Study material:
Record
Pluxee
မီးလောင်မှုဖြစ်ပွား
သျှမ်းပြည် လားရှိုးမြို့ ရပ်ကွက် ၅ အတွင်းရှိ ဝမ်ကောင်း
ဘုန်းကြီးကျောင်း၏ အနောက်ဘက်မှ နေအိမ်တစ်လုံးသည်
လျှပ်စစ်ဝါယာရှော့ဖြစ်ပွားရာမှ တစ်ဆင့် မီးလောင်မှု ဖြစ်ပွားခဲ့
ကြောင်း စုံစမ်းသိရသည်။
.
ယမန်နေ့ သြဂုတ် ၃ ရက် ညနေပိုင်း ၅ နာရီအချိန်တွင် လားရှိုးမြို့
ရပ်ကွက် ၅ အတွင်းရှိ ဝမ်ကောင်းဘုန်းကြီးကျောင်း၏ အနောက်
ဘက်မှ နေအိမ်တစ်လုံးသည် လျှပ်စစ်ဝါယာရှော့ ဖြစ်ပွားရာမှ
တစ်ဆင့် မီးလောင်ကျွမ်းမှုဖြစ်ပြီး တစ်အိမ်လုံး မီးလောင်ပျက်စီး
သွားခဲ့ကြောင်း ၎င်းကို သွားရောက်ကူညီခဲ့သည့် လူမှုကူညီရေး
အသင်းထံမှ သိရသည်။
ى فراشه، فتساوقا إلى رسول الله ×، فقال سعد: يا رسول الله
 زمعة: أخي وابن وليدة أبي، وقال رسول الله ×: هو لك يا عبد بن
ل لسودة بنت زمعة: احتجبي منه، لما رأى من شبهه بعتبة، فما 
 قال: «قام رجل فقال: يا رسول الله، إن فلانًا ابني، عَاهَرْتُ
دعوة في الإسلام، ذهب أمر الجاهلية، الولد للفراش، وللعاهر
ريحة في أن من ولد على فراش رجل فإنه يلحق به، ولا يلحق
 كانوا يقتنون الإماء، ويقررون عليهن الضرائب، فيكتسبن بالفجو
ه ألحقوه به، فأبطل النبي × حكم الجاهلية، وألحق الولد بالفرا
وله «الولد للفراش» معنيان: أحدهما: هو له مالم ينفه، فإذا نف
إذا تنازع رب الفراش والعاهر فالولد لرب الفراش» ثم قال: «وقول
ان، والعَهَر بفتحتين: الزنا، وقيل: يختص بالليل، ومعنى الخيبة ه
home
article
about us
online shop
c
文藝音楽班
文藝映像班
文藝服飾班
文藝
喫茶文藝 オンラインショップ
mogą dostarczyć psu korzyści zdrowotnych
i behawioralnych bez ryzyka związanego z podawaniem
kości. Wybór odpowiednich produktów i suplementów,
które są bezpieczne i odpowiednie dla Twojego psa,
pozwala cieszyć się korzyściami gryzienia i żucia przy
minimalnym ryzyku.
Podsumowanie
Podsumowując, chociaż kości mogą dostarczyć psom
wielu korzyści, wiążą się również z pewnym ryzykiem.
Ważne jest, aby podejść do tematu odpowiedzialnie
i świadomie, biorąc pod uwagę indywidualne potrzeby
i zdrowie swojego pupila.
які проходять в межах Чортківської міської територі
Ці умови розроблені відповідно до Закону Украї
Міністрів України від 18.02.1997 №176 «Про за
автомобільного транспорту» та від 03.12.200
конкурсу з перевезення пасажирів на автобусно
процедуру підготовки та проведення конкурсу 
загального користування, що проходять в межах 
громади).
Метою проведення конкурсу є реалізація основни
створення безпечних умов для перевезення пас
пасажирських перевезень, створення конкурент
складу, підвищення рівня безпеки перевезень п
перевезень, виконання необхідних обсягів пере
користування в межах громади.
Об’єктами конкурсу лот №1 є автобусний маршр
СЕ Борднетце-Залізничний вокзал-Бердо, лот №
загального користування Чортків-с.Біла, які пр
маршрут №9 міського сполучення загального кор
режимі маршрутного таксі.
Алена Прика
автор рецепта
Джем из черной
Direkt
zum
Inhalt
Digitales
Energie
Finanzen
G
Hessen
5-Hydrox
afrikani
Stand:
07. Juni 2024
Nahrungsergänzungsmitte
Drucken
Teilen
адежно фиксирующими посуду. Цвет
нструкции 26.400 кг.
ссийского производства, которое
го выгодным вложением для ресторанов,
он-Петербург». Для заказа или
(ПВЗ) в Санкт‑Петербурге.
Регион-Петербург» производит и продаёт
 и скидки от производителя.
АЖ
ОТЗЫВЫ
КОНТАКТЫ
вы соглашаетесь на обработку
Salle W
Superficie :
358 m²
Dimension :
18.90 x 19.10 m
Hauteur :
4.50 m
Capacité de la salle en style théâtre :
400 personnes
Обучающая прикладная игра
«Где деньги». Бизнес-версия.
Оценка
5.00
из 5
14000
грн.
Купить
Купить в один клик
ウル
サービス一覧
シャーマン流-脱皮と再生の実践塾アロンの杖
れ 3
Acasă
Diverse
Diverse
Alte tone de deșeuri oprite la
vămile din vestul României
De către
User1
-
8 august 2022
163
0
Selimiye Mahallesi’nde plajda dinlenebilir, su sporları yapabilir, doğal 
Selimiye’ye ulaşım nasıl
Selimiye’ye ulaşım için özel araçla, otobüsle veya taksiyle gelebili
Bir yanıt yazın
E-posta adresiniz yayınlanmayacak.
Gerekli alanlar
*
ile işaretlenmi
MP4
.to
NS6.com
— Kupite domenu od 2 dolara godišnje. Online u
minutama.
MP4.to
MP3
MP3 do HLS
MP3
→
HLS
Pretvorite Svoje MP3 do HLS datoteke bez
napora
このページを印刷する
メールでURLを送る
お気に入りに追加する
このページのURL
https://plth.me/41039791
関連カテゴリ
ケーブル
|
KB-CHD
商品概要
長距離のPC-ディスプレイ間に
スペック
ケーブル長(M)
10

Prompt: Pick from the records each line that contains the word "mogą" and show it.

Your solution:
mogą dostarczyć psu korzyści zdrowotnych
Podsumowując, chociaż kości mogą dostarczyć psom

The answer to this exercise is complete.